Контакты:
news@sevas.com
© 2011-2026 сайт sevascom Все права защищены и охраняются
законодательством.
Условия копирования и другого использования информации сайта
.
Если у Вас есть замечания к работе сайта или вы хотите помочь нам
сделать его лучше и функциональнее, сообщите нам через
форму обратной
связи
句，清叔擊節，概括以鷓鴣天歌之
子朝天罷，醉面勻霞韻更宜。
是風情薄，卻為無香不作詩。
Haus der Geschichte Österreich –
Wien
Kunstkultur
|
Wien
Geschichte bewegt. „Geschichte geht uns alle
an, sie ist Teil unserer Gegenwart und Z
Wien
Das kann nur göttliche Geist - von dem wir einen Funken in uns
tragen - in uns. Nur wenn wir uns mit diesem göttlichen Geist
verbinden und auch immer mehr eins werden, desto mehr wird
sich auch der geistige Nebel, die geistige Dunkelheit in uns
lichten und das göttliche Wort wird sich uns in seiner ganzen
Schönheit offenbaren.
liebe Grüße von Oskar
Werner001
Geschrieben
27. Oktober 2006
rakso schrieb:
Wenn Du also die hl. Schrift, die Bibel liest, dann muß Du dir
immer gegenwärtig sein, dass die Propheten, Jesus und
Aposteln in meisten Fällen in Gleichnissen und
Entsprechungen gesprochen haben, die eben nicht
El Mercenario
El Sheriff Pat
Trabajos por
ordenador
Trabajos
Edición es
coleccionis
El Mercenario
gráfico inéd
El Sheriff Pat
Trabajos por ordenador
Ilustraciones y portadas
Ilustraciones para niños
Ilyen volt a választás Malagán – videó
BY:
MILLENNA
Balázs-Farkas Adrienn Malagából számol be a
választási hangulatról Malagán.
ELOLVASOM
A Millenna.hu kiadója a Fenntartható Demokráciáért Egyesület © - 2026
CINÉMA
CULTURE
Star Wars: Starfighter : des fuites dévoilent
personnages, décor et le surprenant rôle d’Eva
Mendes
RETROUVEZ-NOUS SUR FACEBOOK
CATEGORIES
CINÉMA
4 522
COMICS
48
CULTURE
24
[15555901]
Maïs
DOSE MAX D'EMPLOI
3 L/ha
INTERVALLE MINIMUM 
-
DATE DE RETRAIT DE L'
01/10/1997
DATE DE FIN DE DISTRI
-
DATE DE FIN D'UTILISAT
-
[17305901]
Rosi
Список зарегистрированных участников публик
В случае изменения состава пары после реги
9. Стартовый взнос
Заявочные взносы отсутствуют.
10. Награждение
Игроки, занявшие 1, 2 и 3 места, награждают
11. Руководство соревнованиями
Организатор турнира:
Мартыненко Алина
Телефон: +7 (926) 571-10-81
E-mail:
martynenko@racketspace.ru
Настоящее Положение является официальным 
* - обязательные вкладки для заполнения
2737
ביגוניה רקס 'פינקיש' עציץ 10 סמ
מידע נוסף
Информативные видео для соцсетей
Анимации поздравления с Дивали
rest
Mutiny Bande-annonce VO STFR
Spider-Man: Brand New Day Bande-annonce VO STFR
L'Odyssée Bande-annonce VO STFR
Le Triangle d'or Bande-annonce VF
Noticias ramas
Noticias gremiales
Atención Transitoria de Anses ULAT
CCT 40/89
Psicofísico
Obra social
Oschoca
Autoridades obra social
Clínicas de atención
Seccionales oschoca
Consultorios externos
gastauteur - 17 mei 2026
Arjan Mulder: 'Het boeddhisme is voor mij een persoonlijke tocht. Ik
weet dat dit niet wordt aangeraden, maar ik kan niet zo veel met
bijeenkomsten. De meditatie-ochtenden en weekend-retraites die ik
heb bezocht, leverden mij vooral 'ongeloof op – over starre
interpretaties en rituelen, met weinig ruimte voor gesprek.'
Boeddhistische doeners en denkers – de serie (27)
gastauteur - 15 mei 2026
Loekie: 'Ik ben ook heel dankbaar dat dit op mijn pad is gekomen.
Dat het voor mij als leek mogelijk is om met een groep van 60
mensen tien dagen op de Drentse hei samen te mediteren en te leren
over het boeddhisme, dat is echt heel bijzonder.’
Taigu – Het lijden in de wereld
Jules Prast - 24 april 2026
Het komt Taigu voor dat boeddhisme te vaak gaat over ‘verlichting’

_ _ _ _ _

The answer must be a single number: the count of lines in the data that contain the word "Noticias".

### EXPECTED ANSWER:
2